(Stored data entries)
* * *

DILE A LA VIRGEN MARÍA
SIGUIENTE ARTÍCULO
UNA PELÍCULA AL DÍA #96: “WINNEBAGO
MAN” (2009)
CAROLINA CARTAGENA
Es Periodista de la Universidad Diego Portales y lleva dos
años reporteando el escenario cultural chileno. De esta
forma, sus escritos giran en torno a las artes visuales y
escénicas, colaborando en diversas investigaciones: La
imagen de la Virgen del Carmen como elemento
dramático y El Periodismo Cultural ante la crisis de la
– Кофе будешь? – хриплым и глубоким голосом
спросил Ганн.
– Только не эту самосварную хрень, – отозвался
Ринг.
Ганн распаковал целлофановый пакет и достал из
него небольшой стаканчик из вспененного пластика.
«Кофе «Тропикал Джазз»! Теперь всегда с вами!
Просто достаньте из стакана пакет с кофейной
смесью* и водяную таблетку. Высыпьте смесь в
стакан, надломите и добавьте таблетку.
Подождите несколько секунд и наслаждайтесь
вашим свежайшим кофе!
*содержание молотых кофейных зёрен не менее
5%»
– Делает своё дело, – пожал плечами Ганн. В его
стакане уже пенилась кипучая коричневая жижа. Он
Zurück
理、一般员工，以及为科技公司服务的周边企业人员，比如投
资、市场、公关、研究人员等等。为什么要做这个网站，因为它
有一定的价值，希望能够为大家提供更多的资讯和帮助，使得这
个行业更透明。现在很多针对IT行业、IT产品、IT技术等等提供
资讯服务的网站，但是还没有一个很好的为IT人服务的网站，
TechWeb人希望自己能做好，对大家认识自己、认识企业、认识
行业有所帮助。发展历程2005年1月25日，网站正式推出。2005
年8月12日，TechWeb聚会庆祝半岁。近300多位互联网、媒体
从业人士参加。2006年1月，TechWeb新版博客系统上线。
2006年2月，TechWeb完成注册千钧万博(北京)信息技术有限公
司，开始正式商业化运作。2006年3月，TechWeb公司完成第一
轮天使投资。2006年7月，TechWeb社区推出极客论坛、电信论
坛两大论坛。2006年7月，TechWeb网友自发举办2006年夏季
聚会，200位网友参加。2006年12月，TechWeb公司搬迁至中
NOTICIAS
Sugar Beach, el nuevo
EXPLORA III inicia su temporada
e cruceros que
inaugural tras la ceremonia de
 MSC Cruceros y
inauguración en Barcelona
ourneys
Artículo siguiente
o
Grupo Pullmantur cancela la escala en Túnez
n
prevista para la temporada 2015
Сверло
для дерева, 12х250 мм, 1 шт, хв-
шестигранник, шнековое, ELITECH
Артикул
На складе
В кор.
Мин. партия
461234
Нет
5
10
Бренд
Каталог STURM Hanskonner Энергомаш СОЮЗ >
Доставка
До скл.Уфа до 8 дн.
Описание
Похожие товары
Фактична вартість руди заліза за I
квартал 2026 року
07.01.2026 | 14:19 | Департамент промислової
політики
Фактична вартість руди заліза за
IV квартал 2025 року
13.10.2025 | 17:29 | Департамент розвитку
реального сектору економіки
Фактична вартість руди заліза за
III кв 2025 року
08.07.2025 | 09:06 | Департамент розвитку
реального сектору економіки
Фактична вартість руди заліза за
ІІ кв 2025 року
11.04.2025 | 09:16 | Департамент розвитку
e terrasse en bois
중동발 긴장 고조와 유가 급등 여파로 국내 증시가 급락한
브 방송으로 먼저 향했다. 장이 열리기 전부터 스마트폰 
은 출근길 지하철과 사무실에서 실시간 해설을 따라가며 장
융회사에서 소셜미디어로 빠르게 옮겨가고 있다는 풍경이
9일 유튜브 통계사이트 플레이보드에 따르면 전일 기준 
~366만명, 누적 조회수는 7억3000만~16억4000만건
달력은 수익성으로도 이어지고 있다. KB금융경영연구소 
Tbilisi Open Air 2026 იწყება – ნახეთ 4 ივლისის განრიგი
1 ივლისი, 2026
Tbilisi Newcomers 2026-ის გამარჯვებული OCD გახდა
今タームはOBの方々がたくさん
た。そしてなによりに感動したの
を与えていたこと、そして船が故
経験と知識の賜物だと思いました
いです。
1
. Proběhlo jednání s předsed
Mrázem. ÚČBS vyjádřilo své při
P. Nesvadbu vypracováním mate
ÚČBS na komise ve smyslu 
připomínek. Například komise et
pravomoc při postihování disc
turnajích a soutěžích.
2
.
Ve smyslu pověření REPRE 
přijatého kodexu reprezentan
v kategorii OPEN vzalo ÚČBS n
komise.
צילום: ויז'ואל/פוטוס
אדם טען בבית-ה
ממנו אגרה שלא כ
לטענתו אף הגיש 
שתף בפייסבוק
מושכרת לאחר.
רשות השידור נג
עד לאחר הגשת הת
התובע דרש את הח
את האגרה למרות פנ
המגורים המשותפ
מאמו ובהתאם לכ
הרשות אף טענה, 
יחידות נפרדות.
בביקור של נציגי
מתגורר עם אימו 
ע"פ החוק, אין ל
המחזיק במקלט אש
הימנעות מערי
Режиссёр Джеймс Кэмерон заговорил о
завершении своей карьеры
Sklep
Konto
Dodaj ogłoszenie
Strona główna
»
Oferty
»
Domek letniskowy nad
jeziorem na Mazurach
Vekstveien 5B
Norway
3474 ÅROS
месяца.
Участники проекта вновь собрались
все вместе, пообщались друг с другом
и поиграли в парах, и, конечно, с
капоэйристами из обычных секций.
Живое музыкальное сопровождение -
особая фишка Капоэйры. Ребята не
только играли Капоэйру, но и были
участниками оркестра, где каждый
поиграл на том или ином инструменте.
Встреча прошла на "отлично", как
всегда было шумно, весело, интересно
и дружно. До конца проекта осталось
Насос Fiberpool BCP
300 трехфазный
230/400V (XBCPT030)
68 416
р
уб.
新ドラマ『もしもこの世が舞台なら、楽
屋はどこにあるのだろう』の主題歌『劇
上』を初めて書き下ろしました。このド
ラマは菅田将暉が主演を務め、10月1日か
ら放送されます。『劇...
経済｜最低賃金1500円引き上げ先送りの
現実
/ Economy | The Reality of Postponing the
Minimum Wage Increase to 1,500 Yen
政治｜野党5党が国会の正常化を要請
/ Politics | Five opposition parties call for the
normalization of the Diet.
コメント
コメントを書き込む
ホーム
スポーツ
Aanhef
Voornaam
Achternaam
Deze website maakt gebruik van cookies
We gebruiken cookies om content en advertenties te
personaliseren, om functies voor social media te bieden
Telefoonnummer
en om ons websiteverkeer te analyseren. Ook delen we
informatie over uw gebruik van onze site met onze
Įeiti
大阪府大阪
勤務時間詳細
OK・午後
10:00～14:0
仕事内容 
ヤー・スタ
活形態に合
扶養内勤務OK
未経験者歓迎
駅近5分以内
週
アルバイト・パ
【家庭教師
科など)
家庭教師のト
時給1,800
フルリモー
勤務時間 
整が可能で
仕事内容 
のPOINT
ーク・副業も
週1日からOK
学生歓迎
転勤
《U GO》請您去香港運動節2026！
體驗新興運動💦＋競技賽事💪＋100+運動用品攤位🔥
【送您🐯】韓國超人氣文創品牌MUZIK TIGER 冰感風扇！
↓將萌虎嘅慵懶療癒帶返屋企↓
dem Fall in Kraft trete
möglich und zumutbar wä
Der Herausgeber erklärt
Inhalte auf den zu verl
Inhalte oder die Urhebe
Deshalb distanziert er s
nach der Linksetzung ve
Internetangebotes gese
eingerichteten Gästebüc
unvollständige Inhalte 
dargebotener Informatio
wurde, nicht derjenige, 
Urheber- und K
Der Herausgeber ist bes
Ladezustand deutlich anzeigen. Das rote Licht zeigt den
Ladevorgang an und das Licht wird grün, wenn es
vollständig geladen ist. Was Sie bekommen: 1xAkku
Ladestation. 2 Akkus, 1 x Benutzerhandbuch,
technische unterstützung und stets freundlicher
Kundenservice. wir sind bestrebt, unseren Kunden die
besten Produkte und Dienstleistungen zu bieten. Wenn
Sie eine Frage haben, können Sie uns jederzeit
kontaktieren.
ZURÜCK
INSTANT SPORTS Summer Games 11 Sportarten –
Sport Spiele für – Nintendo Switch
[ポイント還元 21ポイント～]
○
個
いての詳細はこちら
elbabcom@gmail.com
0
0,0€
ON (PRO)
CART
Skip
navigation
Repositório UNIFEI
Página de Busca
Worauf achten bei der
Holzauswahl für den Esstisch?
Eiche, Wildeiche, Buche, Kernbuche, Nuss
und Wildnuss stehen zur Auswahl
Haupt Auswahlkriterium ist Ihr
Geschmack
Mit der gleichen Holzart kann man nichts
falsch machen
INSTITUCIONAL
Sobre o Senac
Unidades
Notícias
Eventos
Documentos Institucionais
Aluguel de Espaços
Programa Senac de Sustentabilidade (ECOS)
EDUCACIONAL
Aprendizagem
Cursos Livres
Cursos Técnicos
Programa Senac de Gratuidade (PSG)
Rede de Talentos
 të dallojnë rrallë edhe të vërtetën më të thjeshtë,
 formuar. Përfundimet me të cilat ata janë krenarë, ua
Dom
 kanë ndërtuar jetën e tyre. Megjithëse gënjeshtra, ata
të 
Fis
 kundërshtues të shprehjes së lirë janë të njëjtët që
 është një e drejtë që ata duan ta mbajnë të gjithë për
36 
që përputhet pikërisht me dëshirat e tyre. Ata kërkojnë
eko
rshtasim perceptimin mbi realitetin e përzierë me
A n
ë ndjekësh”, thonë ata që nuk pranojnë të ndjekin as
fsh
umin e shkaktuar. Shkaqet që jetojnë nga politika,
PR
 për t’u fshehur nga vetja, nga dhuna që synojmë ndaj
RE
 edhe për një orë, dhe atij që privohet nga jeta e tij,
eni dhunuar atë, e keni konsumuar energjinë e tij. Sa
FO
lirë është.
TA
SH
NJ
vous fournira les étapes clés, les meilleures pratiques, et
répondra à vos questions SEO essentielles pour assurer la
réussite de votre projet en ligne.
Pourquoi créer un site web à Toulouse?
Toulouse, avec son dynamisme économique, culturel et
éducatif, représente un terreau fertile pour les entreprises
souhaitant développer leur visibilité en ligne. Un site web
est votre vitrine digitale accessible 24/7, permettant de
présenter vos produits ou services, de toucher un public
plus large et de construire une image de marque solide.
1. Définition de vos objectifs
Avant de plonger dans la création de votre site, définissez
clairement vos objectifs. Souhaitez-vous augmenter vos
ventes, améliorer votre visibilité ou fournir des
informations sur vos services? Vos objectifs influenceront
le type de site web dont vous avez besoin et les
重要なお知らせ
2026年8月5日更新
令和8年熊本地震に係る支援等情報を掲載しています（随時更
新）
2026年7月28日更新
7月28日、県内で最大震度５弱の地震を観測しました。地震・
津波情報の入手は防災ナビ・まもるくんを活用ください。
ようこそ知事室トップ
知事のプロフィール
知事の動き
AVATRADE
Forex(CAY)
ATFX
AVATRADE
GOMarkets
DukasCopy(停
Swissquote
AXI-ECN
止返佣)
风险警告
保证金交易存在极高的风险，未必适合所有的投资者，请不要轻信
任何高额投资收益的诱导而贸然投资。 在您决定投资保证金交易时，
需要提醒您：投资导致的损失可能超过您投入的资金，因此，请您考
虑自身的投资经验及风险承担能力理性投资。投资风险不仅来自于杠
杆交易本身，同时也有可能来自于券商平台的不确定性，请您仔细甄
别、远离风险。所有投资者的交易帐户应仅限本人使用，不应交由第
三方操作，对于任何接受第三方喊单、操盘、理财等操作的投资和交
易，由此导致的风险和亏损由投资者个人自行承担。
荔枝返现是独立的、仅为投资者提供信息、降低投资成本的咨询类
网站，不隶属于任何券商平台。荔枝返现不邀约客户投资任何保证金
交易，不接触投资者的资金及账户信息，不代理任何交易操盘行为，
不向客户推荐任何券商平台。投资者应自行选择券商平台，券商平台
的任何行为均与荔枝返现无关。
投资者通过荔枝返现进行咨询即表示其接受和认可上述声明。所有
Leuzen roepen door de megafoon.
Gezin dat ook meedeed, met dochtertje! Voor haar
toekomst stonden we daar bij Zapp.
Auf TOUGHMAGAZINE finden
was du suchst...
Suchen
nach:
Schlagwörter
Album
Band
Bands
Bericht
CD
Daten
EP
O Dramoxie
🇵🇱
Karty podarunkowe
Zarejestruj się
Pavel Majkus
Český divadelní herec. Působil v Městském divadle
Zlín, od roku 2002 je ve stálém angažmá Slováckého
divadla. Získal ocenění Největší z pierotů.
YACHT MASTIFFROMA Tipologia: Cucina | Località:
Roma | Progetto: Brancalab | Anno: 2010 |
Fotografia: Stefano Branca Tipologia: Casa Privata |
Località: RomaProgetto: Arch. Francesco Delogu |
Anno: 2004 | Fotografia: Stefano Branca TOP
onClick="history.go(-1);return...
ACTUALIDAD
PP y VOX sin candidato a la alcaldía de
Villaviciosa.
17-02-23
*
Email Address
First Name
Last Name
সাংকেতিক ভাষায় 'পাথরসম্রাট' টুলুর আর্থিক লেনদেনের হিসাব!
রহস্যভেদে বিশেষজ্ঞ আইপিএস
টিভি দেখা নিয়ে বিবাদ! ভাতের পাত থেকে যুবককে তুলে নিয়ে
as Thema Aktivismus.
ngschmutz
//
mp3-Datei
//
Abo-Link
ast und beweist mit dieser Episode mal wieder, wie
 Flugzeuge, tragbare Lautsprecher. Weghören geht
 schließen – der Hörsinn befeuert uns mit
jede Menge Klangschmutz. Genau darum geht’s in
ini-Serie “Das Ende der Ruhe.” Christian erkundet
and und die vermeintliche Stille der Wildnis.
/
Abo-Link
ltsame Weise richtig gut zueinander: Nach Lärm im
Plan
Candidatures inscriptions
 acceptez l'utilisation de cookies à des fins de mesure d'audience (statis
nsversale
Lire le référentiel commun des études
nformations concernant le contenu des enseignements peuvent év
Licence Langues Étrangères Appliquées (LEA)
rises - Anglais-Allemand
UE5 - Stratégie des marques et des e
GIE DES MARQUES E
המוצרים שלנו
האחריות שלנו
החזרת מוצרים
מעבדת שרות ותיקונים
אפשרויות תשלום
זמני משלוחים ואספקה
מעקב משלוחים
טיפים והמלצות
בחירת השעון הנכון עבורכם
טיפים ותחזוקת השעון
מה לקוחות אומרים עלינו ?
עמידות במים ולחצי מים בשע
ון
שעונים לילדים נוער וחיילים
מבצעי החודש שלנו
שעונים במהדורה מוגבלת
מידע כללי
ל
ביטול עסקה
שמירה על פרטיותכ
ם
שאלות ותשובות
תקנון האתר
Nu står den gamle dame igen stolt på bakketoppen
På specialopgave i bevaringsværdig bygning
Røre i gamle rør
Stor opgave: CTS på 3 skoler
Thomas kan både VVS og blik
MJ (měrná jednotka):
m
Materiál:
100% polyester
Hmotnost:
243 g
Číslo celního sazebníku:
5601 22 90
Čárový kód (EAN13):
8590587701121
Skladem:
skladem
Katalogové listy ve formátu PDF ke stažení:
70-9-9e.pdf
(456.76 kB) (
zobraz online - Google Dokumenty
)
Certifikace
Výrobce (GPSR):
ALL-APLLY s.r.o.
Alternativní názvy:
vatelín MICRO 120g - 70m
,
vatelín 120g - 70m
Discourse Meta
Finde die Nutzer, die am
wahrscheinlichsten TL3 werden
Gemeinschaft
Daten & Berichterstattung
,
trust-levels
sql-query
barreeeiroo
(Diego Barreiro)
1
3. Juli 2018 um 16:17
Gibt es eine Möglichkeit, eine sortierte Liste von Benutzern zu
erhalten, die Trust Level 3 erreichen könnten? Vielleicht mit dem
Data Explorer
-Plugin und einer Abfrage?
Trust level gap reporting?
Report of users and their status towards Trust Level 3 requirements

* * *

# REQUIRED WORK
From the entries above, write out only the lines starting at the line that holds "Lire le référentiel commun des études" and ending at the line that holds "עמידות במים ולחצי מים בשע", keeping both and matching them exactly.

# YOUR RESPONSE
Lire le référentiel commun des études
nformations concernant le contenu des enseignements peuvent év
Licence Langues Étrangères Appliquées (LEA)
rises - Anglais-Allemand
UE5 - Stratégie des marques et des e
GIE DES MARQUES E
המוצרים שלנו
האחריות שלנו
החזרת מוצרים
מעבדת שרות ותיקונים
אפשרויות תשלום
זמני משלוחים ואספקה
מעקב משלוחים
טיפים והמלצות
בחירת השעון הנכון עבורכם
טיפים ותחזוקת השעון
מה לקוחות אומרים עלינו ?
עמידות במים ולחצי מים בשע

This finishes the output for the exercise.